Opinion: Missile strike in Syria was in our national security interests
EDITOR'S NOTE: Boris Epshteyn formerly served as a Senior Advisor to the Trump Campaign and served in the White House as Special Assistant to The President and Assistant Communications Director for Surrogate Operations.
WASHINGTON (Sinclair Broadcast Group) - The missile strikes against Syria last week were precise and targeted the Syrian chemical weapons program. The United Kingdom and France participated in the strikes. Israel supported the move.
You may be wondering why the U.S. is getting involved in Syria.
After all, there is also a brutal civil war in southern Sudan. There is a genocide of Rohingya Muslims in Myanmar.

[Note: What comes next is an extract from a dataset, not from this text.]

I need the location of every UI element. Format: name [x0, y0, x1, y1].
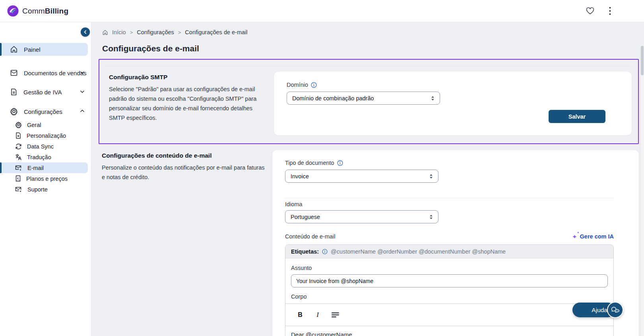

The United States cannot be involved in every conflict or humanitarian crisis in the world.
That is the job of the United Nations - no matter how bad the UN actually is at dealing with conflicts around the world.
Here is why America took limited military action in Syria after Syrian President Bashar al-Assad reportedly gassed his own people.
First, the United States and our allies enforced the spirit of international law which strongly prohibits chemical warfare.
Second, Syria is strategically located in the volatile Middle East right next to our key ally Israel.
Third, Iran and Russia are backing Syrian President Assad. Both Iran and Russia are trying to establish larger spheres of influence in the Middle East. That influence would act as a counter to American power and could threaten our and Israel’s security.
Here is the bottom line: by striking Syrian chemical weapons facilities the U.S. is punishing Assad and also giving a brushback to Iran and Russia. America cannot get involved in a full-scale war in Syria but we also cannot sit back and allow for our adversaries to fill a leadership void in Syria.